Entrevista. Andrea Bagnato e Ivan L. Munuera: “Não consideramos a vulnerabilidade como uma desvantagem, mas como uma oportunidade”
“Seres Vulneráveis” é uma assembleia pública sobre o espaço e o tempo das epidemias, por Andrea Bagnato e Ivan L. Munuera que ocorre no MAAT (Museu de Arte, Arquitetura e Tecnologia), em Lisboa. Com a curadoria de Andrea Bagnato e Ivan L. Munuera, o programa dividir-se-á em dois momentos: “Tuning In” (de 29 a 31/10) e “Sounding Out” (de 26 a 28/11).
No âmbito desta iniciativa, falámos com os curadores para sabermos mais sobre a iniciativa que tem como principal objetivo fazer-nos reflectir sobre o nosso espaço e vulnerabilidade.

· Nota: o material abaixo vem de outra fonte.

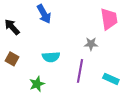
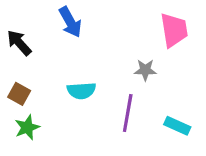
green star: (37, 84) -> (27, 127), moved

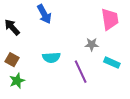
purple line: (128, 113) -> (81, 72), turned -35
cyan rectangle: (177, 126) -> (112, 63), moved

Esta iniciativa no MAAT irá ocorrer em dois fins-de-semana. É acima de tudo sobre vulnerabilidade. Queria perguntar-vos qual foi o mote para esta iniciativa.
Andrea Bagnato: É uma iniciativa que o Ivan e eu temos vindo a desenvolver desde 2017, tanto individual como colectivamente. Estávamos ambos preocupados com doenças e infecções, não só pelas doenças em si, mas como a doença afecta e transforma as relações humanas, e, obviamente, as relações no espaço.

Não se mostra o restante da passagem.